Was wäre denn schon jetzt, wenn wir keine Menschen (mit Migrationshintergrund) in Deutschland hätten, Menschen, die sich integriert haben und ausgebildet wurden? Es würde sich hierzulande nicht mehr viel bewegen! Zum Großteil aus dem Ausland kommende Arbeiter schrauben unsere Autos zusammen, sind als Lokführer aktiv, beseitigen unseren Müll, buddeln Straßen zur Verlegung von neuen Glasfaserkabeln auf, bauen im Untergrund an Stuttgart 21 ebenso wie an der zweiten Stammstrecke in München. Sind in der Pflege aktiv. Und, und, und … Diese Menschen werden – Stichwort demografischer Wandel – in Zukunft immer mehr gebraucht. Händeringend!

Da sind Beispiele, die der Wettbewerb Kommune bewegt Welt nun ausgezeichnet hat, überaus zu begrüßen, weil sie besonders wertvoll sind. Etwa die Stadt Saarbrücken, die in der Kategorie „über 100.000 Einwohner“ gezeigt hat, wie es eine Stadt richtig machen kann. Die Landeshauptstadt an der Saar hat sich aufgrund ihres langjährigen Engagements und der Zusammenarbeit mit Migrantinnen und Migranten im Bereich Fairer Handel durchgesetzt. Laut der Jury ziehen sich die Themen Fairer Handel und Faire Beschaffung wie ein roter Faden durch die entwicklungspolitische Arbeit der Stadt. Das Engagement ist authentisch, da Migrantinnen und Migranten als „Botschafterinnen und Botschafter des Fairen Handels“ aus dem globalen Süden berichten und als Referentinnen und Referenten in entwicklungspolitischen Regionalforen fungieren.

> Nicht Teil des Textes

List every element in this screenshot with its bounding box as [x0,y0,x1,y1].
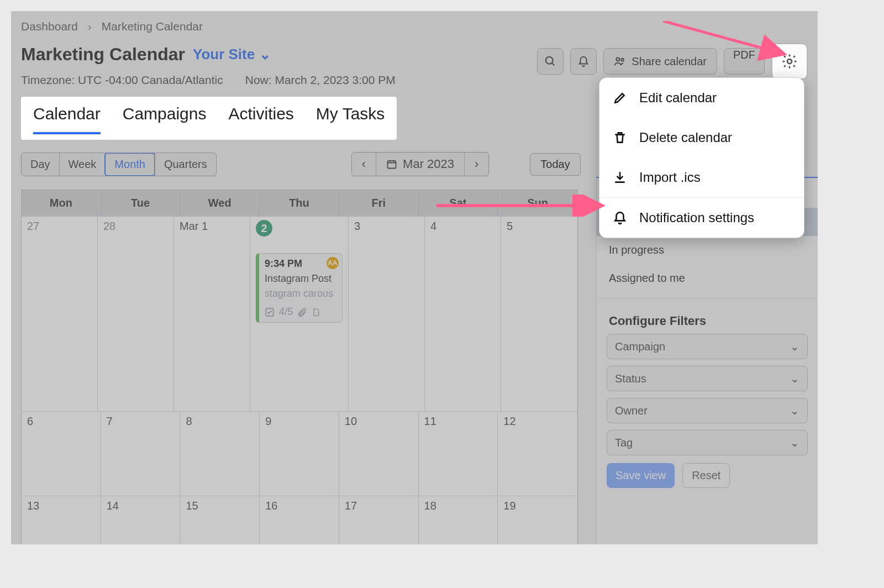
settings-button[interactable] [771,43,808,80]
range-month[interactable]: Month [104,153,155,176]
settings-menu: Edit calendar Delete calendar Import .ic… [599,77,804,238]
day-cell-today[interactable]: 2 AA 9:34 PM Instagram Post stagram caro… [250,216,349,411]
day-cell[interactable]: 14 [101,496,181,544]
next-month-button[interactable]: › [464,153,488,176]
day-cell[interactable]: 9 [260,411,339,496]
chevron-down-icon: ⌄ [790,372,799,385]
filter-owner[interactable]: Owner⌄ [607,398,808,423]
tab-campaigns[interactable]: Campaigns [123,104,207,134]
tab-activities[interactable]: Activities [229,104,294,134]
day-cell[interactable]: 11 [419,411,498,496]
bell-icon [613,211,627,225]
day-cell[interactable]: 18 [419,496,498,544]
breadcrumb: Dashboard › Marketing Calendar [21,20,808,33]
chevron-right-icon: › [475,157,478,171]
range-quarters[interactable]: Quarters [155,153,216,176]
day-cell[interactable]: 13 [22,496,101,544]
menu-delete-calendar[interactable]: Delete calendar [599,118,804,158]
current-month-button[interactable]: Mar 2023 [376,153,464,176]
day-cell[interactable]: 19 [498,496,577,544]
filter-status[interactable]: Status⌄ [607,366,808,391]
prev-month-button[interactable]: ‹ [352,153,376,176]
attachment-icon [297,307,307,317]
weekday-sun: Sun [498,190,577,216]
svg-point-4 [787,59,792,64]
day-cell[interactable]: 28 [98,216,174,411]
day-cell[interactable]: 27 [22,216,98,411]
export-pdf-button[interactable]: PDF [724,48,765,75]
menu-edit-calendar[interactable]: Edit calendar [599,78,804,118]
event-title: Instagram Post [265,273,336,285]
reset-button[interactable]: Reset [682,463,730,488]
note-icon [312,307,320,317]
day-cell[interactable]: 6 [22,411,101,496]
menu-import-ics[interactable]: Import .ics [599,158,804,197]
day-cell[interactable]: 17 [339,496,419,544]
event-subtitle: stagram carous [265,288,336,300]
month-picker: ‹ Mar 2023 › [351,152,490,176]
day-cell[interactable]: 15 [180,496,260,544]
day-cell[interactable]: 3 [349,216,425,411]
weekday-thu: Thu [260,190,339,216]
calendar-event[interactable]: AA 9:34 PM Instagram Post stagram carous… [256,253,343,323]
day-cell[interactable]: 10 [339,411,419,496]
notifications-button[interactable] [570,48,597,75]
weekday-tue: Tue [101,190,181,216]
svg-line-1 [552,63,555,66]
search-button[interactable] [537,48,564,75]
share-calendar-button[interactable]: Share calendar [603,48,717,75]
people-icon [614,55,626,67]
share-label: Share calendar [632,55,707,68]
menu-notification-settings[interactable]: Notification settings [599,198,804,238]
day-cell[interactable]: 7 [101,411,181,496]
chevron-right-icon: › [88,20,92,33]
range-week[interactable]: Week [59,153,106,176]
page-title: Marketing Calendar [21,44,185,65]
tab-calendar[interactable]: Calendar [33,104,101,134]
svg-point-3 [622,59,624,61]
chevron-left-icon: ‹ [362,157,366,171]
site-label: Your Site [193,46,255,63]
trash-icon [613,130,627,145]
pencil-icon [613,91,627,105]
day-cell[interactable]: 4 [425,216,501,411]
tab-bar: Calendar Campaigns Activities My Tasks [21,97,397,140]
weekday-mon: Mon [22,190,101,216]
chevron-down-icon: ⌄ [259,46,271,63]
chevron-down-icon: ⌄ [790,340,799,353]
checklist-icon [265,307,275,317]
filter-tag[interactable]: Tag⌄ [607,430,808,455]
calendar-grid: Mon Tue Wed Thu Fri Sat Sun 27 28 Mar 1 … [21,190,578,544]
tab-my-tasks[interactable]: My Tasks [316,104,385,134]
range-segmented: Day Week Month Quarters [21,153,217,176]
month-label: Mar 2023 [403,157,454,171]
day-cell[interactable]: Mar 1 [174,216,250,411]
weekday-sat: Sat [419,190,498,216]
weekday-fri: Fri [339,190,419,216]
bell-icon [577,55,590,67]
timezone-text: Timezone: UTC -04:00 Canada/Atlantic [21,74,223,87]
breadcrumb-current: Marketing Calendar [102,20,203,33]
day-cell[interactable]: 12 [498,411,577,496]
site-selector[interactable]: Your Site ⌄ [193,46,271,63]
chevron-down-icon: ⌄ [790,404,799,417]
svg-point-0 [546,57,553,64]
chevron-down-icon: ⌄ [790,436,799,449]
configure-filters-title: Configure Filters [597,304,818,334]
saved-filter-assigned[interactable]: Assigned to me [597,264,818,292]
day-cell[interactable]: 8 [180,411,260,496]
weekday-wed: Wed [180,190,260,216]
day-cell[interactable]: 16 [260,496,339,544]
breadcrumb-root[interactable]: Dashboard [21,20,78,33]
now-text: Now: March 2, 2023 3:00 PM [245,74,396,87]
filter-campaign[interactable]: Campaign⌄ [607,334,808,359]
range-day[interactable]: Day [22,153,59,176]
search-icon [544,55,556,67]
day-cell[interactable]: 5 [501,216,577,411]
calendar-icon [386,159,397,170]
saved-filter-in-progress[interactable]: In progress [597,236,818,264]
download-icon [613,170,627,185]
today-button[interactable]: Today [530,153,580,176]
save-view-button[interactable]: Save view [607,463,675,488]
svg-rect-5 [388,161,396,168]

Auch die Stadt Engen („bis 20.000 Einwohner“) landete im Wettbewerb auf Platz 1. Das Thema Migration und Entwicklung wird von der Stadt Engen als Querschnittsthema von Kultur- und Hauptamt behandelt, wobei sehr eng mit der Zivilgesellschaft kooperiert wird. Im Mittelpunkt des gemeinsamen Engagements von Kommunalverwaltung und Zivilgesellschaft steht die Veranstaltungsreihe „Unser buntes Engen“. Dabei handelt es sich um Länderabende, die von den jeweiligen Migrantinnen- und Migrantengruppen in Kooperation mit der Stadt vorbereitet, durchgeführt und moderiert werden. Dr. Jens Kreuter, Geschäftsführer der Engagement Global, stellte fest: „Die große Zahl und die Bandbreite der Bewerbungen zeigt, wie viele herausragende Beispiele es für Zusammenarbeit gibt und wie groß das Interesse für Entwicklung ist. Dieser Wettbewerb ist eine Mutmachgeschichte für alle, die sich engagieren. Das ist eine enorm positive Botschaft und an sich schon einen Preis wert.“

Und solche Mutmachgeschichten braucht es in der heutigen Zeit. Sehr gerne natürlich auf der „untersten“ Ebene, nämlich in Städten und Gemeinden. Aber erst recht natürlich auch auf Kreis-, Landes- und bundesweiter Ebene. Positive Beispiele, die Mut machen und den rechten Strömungen in unserem Lande die Basis entziehen.